U.S. Banks Starting to Hire Again

After letting thousands of employees go over the last couple of years, banks in the U.S. are starting to hire again, although at a slow and generally cautious rate.

The vast majority of the hiring has been on the investment banking side, as the stock market has surged and credit spreads started to narrow even more.

While hiring caution still remains, it has loosened up from earlier in the year when hard scrutiny was on the industry from the taxpayer bailouts and regulatory pressures kept hiring down. Some at that time even doubted whether investment banking would even survive. But the last two profitable quarters for some of the larger U.S. banks has got things rolling again, and hiring to target the investment banking sector is increasing.

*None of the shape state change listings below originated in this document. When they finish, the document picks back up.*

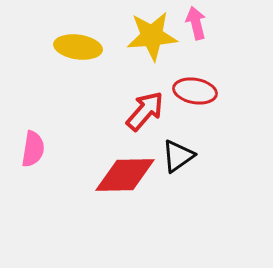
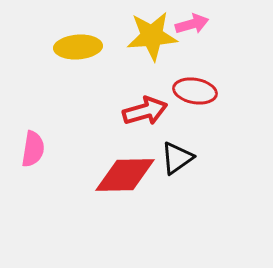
pink arrow: moved 4 px left, 1 px down; rotated 88 degrees clockwise
yellow ellipse: rotated 12 degrees counterclockwise
red arrow: rotated 33 degrees clockwise
black triangle: moved 1 px left, 2 px down
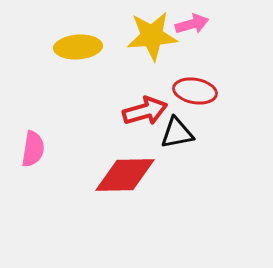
black triangle: moved 25 px up; rotated 24 degrees clockwise
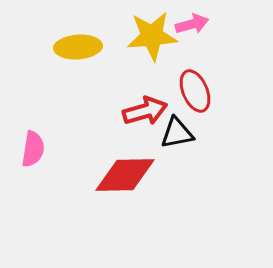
red ellipse: rotated 57 degrees clockwise
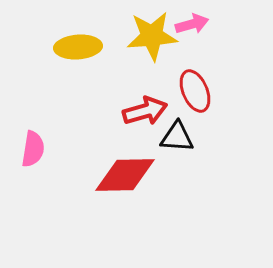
black triangle: moved 4 px down; rotated 15 degrees clockwise
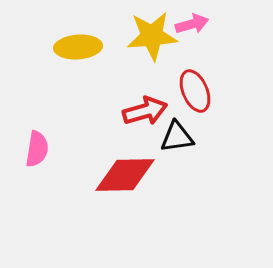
black triangle: rotated 12 degrees counterclockwise
pink semicircle: moved 4 px right
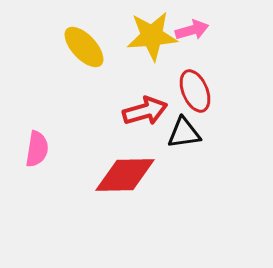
pink arrow: moved 6 px down
yellow ellipse: moved 6 px right; rotated 51 degrees clockwise
black triangle: moved 7 px right, 4 px up
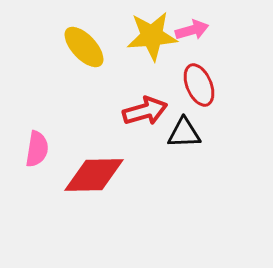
red ellipse: moved 4 px right, 6 px up
black triangle: rotated 6 degrees clockwise
red diamond: moved 31 px left
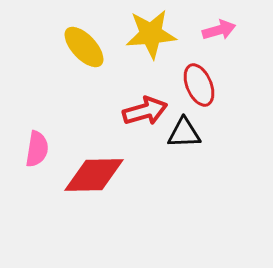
pink arrow: moved 27 px right
yellow star: moved 1 px left, 2 px up
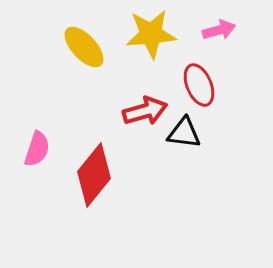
black triangle: rotated 9 degrees clockwise
pink semicircle: rotated 9 degrees clockwise
red diamond: rotated 50 degrees counterclockwise
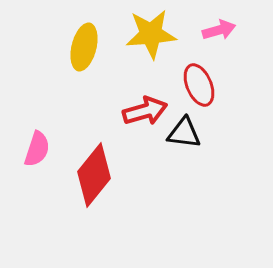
yellow ellipse: rotated 57 degrees clockwise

Some deleveraging is still going on at banks, but commodities, fixed income and stocks have been areas of hiring interest to the banking and financial community.

That’s in contrast to not too long ago when banks had to unwind assets they wished they could have kept in order to raise much needed cash.

Profits have come in on the investment side as consumer services continue to generate losses in the industry.

The larger financial institutions in the U.S. are now hiring, but they are also behind the curve because of their acceptance of taxpayer funds from the Troubled Asset Relief Program. Banks that were smaller and didn’t use any taxpayer funds had no restrictions in connection to compensation, so were able to attract some major talent during that time. There were also no compensation restrictions on foreign banks, who also nabbed some good people during the chaotic period.

Another field of hiring in the banking industry is in reference to senior managers who have significant experience. Banks want to shore up and strengthen these areas, and so are focusing there as well.

One interesting side to the hiring is most of the new hires are from banks that survived the crisis, which makes sense when you think of it. They want people that handled and navigated their banks through the crisis, not those that weren’t able to. In other words, they’re not re-hiring workers they let go.

Some assert from this renewed hiring that banks are beginning to feel that the financial markets are rebounding, but I think that’s far too optimistic at this time.

Rather they see growth and profits coming from the investment side of the business, and need to get good people in those positions to take advantage of it. That doesn’t mean a rebound necessarily, but a temporary situation that needs to be targeted.

But I also think they’re positioning themselves from the future, and securing good people before the elite get taken by their smaller competitors.

This isn’t a huge wave of hiring, rather it’s very targeted and specific. And whether this is a fool’s market or not, some of the investment banking side of the banking business needed to be shored up again, and why not do it when profits are coming in, rather than when new pressures emerge from hiring and bonuses offered when profits are down?